Welcome to Episode Eighteen of our nightly audio adventure: Greenmantle, a Great War thriller racing across the fault line of Islam and the west. In tonight's episode Richard Hannay finds himself assisting his plucky but not exactly nimble American comrade out of a tight spot:
I had quite enough to think of in getting Blenkiron along that ledge. He was pretty nearly foundered, he was in a sweat of terror, and as a matter of fact he was taking one of the biggest risks of his life, for we had no rope and his neck depended on himself. I could hear him invoking some unknown deity called Holy Mike. But he ventured gallantly, and we got to the roof which ran across the street. That was easier, though ticklish enough, but it was no joke skirting the cupola of that infernal mosque.
I'm not sure you could get the phrase "infernal mosque" past the average British or American editor these days. But John Buchan and his hero Hannay are not immune to the beguiling charms of Islam:
As I descended I heard, thin and faint and beautiful, like the cry of a wild bird, the muezzin from the minarets of Erzerum.

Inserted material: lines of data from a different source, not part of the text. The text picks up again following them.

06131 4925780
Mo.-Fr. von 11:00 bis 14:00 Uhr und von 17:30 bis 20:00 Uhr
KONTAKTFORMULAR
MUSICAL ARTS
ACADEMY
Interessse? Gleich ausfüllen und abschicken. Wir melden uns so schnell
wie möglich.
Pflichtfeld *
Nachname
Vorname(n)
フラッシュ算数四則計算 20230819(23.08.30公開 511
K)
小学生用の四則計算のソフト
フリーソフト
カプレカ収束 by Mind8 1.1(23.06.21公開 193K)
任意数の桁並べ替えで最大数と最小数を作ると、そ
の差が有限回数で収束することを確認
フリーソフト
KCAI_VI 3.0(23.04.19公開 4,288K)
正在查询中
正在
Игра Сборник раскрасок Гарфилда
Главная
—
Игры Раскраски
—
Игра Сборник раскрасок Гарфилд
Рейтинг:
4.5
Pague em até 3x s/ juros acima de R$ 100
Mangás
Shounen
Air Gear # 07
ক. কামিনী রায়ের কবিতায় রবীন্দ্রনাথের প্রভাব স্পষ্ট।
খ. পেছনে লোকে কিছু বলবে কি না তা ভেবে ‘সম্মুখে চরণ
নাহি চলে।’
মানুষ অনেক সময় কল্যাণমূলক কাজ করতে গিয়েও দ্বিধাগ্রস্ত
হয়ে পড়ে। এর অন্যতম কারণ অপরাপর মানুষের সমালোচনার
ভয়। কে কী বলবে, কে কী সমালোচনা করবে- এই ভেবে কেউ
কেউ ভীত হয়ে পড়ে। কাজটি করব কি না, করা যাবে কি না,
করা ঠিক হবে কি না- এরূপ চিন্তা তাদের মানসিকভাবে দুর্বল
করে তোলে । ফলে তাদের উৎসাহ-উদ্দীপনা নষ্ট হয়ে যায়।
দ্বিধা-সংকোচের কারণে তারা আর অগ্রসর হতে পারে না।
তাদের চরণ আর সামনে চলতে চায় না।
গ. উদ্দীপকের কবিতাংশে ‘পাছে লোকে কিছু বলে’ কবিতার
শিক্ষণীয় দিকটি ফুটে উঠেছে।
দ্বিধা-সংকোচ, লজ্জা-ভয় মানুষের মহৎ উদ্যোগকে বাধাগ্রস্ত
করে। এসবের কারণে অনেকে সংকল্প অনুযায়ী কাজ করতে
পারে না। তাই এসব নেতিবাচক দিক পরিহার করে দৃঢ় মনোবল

Several readers have queried Major Hannay's sense of direction - ie, if you're going from Turkey to Russia, why are you crossing the Euphrates? John Wilson, a Steyn Club Founding Member from Colorado, asks:
Were the borders of Russia drawn differently in those days?
Everybody's borders were drawn differently in those days, John. In particular, the Russian Empire extended south of present-day Georgia and Armenia into what's now Turkey. Erzerum itself was taken several times by Tsarist forces over the years, most recently in the Russo-Turkish War of 1877-78. Nevertheless Hannay's route makes perfect sense: They're going from Ankara to Erzerum, which is a straight shot due east. The Western Euphrates runs through Erzerum Province and drains the fields around the city before converging with the Eastern Euphrates just north of Keban.There are, in fact, more miles of the Euphrates in Turkey than in Iraq - and once in a while over the years the very northernmost reaches of the river have been under the control of the Russian Bear.